[Extracted records]
══════
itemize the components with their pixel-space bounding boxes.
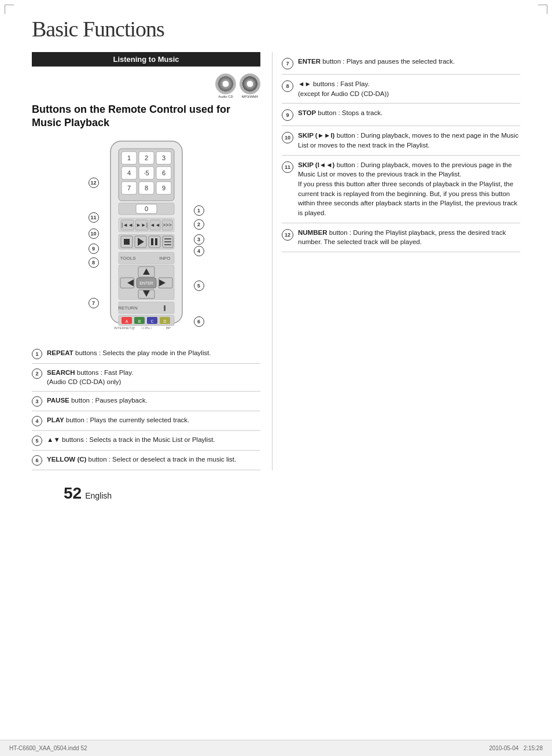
item-number: 5 [32, 436, 42, 446]
right-column: 7ENTER button : Plays and pauses the sel… [272, 52, 520, 470]
item-text: PLAY button : Plays the currently select… [47, 415, 189, 425]
right-item-row: 7ENTER button : Plays and pauses the sel… [282, 52, 520, 75]
callout-3: 3 [194, 234, 204, 245]
item-text: ▲▼ buttons : Selects a track in the Musi… [47, 435, 215, 445]
callout-11: 11 [89, 212, 99, 223]
item-text: STOP button : Stops a track. [298, 108, 520, 118]
svg-rect-37 [149, 236, 160, 248]
page-number-section: 52 English [32, 484, 520, 503]
svg-rect-39 [155, 238, 157, 245]
footer-file: HT-C6600_XAA_0504.indd 52 [9, 745, 87, 751]
left-item-row: 1REPEAT buttons : Selects the play mode … [32, 344, 260, 364]
right-item-row: 9STOP button : Stops a track. [282, 104, 520, 126]
left-item-row: 6YELLOW (C) button : Select or deselect … [32, 451, 260, 470]
left-item-row: 5▲▼ buttons : Selects a track in the Mus… [32, 431, 260, 451]
svg-text:9: 9 [161, 185, 165, 191]
item-number: 4 [32, 416, 42, 426]
svg-text:0: 0 [144, 205, 148, 212]
item-text: YELLOW (C) button : Select or deselect a… [47, 455, 236, 464]
svg-text:INFO: INFO [159, 256, 170, 261]
svg-text:BP: BP [165, 326, 170, 330]
svg-text:►►|: ►►| [135, 222, 147, 228]
right-item-row: 11SKIP (I◄◄) button : During playback, m… [282, 156, 520, 223]
item-number: 9 [282, 109, 293, 121]
svg-text:C: C [150, 319, 153, 323]
callout-8: 8 [89, 257, 99, 268]
callout-1: 1 [194, 205, 204, 216]
section-subtitle: Buttons on the Remote Control used for M… [32, 103, 260, 130]
right-item-row: 12NUMBER button : During the Playlist pl… [282, 223, 520, 252]
svg-text:▐: ▐ [162, 305, 165, 311]
svg-text:ENTER: ENTER [139, 281, 153, 285]
right-item-row: 10SKIP (►►I) button : During playback, m… [282, 126, 520, 155]
item-number: 11 [282, 161, 293, 173]
item-number: 1 [32, 349, 42, 359]
page-language: English [85, 491, 112, 500]
svg-rect-34 [124, 239, 130, 245]
item-text: PAUSE button : Pauses playback. [47, 396, 148, 405]
svg-text:6: 6 [161, 169, 165, 176]
callout-12: 12 [89, 178, 99, 188]
svg-text:□□PL□: □□PL□ [141, 326, 152, 330]
svg-text:4: 4 [127, 169, 130, 176]
svg-text:·5: ·5 [143, 169, 149, 176]
callout-6: 6 [194, 316, 204, 327]
footer-bar: HT-C6600_XAA_0504.indd 52 2010-05-04 2:1… [0, 740, 552, 756]
svg-text:|◄◄: |◄◄ [121, 222, 133, 228]
item-text: NUMBER button : During the Playlist play… [298, 228, 520, 247]
svg-text:INTERNET@: INTERNET@ [113, 326, 134, 330]
callout-7: 7 [89, 298, 99, 308]
svg-text:>>>: >>> [163, 222, 172, 228]
svg-rect-38 [151, 238, 153, 245]
left-items-list: 1REPEAT buttons : Selects the play mode … [32, 344, 260, 470]
footer-datetime: 2010-05-04 2:15:28 [489, 745, 543, 751]
mp3-wma-icon: MP3/WMA [240, 73, 260, 98]
item-text: ◄► buttons : Fast Play.(except for Audio… [298, 79, 520, 98]
audio-cd-label: Audio CD [218, 95, 233, 98]
item-text: SKIP (I◄◄) button : During playback, mov… [298, 160, 520, 218]
callout-4: 4 [194, 246, 204, 256]
left-item-row: 2SEARCH buttons : Fast Play.(Audio CD (C… [32, 364, 260, 392]
svg-text:◄◄: ◄◄ [150, 222, 160, 228]
left-item-row: 4PLAY button : Plays the currently selec… [32, 411, 260, 431]
remote-svg: 1 2 3 4 ·5 6 7 [89, 138, 204, 335]
section-header: Listening to Music [32, 52, 260, 67]
item-number: 8 [282, 80, 293, 92]
right-item-row: 8◄► buttons : Fast Play.(except for Audi… [282, 75, 520, 104]
page-title: Basic Functions [32, 16, 520, 42]
mp3-wma-label: MP3/WMA [242, 95, 259, 98]
svg-text:D: D [163, 319, 166, 323]
item-number: 3 [32, 396, 42, 407]
svg-text:A: A [125, 319, 128, 323]
svg-text:8: 8 [144, 185, 148, 191]
page-number: 52 [64, 484, 82, 503]
svg-text:7: 7 [127, 185, 130, 191]
item-text: SKIP (►►I) button : During playback, mov… [298, 131, 520, 150]
left-column: Listening to Music Audio CD MP3/WMA Butt… [32, 52, 272, 470]
svg-text:2: 2 [144, 154, 148, 161]
item-number: 12 [282, 229, 293, 241]
svg-text:B: B [138, 319, 141, 323]
left-item-row: 3PAUSE button : Pauses playback. [32, 392, 260, 411]
audio-cd-icon: Audio CD [215, 73, 236, 98]
item-text: ENTER button : Plays and pauses the sele… [298, 57, 520, 67]
disc-icons-row: Audio CD MP3/WMA [32, 73, 260, 98]
item-number: 7 [282, 58, 293, 69]
item-text: SEARCH buttons : Fast Play.(Audio CD (CD… [47, 368, 133, 387]
svg-text:TOOLS: TOOLS [120, 256, 135, 261]
svg-text:3: 3 [161, 154, 165, 161]
callout-2: 2 [194, 219, 204, 230]
item-number: 10 [282, 132, 293, 143]
remote-diagram: 1 2 3 4 ·5 6 7 [32, 138, 260, 335]
callout-9: 9 [89, 244, 99, 254]
svg-text:RETURN: RETURN [118, 305, 138, 311]
callout-5: 5 [194, 281, 204, 291]
item-number: 6 [32, 455, 42, 466]
callout-10: 10 [89, 228, 99, 239]
item-number: 2 [32, 368, 42, 379]
item-text: REPEAT buttons : Selects the play mode i… [47, 348, 211, 358]
svg-text:1: 1 [127, 154, 130, 161]
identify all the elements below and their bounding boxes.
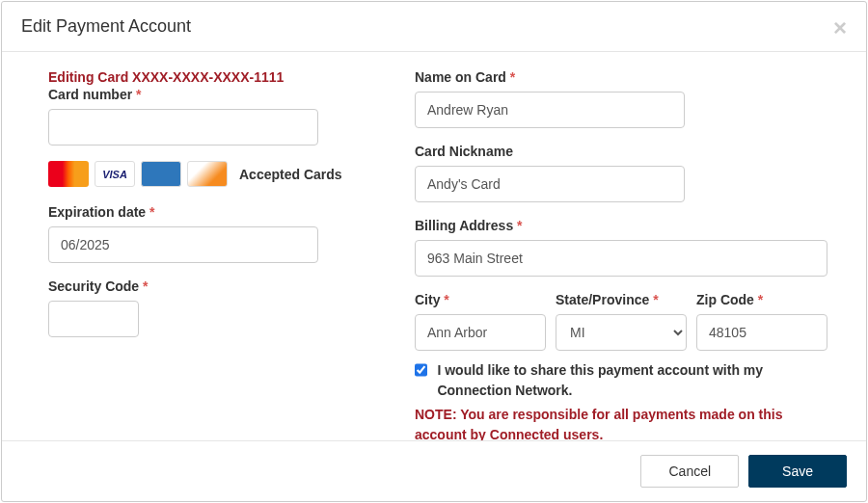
══════
**Task goal**
Look through the entries above for the word "left". Copy every line where it shows up.

**Response to this task**
left-item-row: 1REPEAT buttons : Selects the play mode … [32, 344, 260, 364]
left-item-row: 6YELLOW (C) button : Select or deselect … [32, 451, 260, 470]
left-item-row: 5▲▼ buttons : Selects a track in the Mus… [32, 431, 260, 451]
left-items-list: 1REPEAT buttons : Selects the play mode … [32, 344, 260, 470]
left-item-row: 2SEARCH buttons : Fast Play.(Audio CD (C… [32, 364, 260, 392]
left-item-row: 4PLAY button : Plays the currently selec… [32, 411, 260, 431]
left-column: Listening to Music Audio CD MP3/WMA Butt… [32, 52, 272, 470]
left-item-row: 3PAUSE button : Pauses playback. [32, 392, 260, 411]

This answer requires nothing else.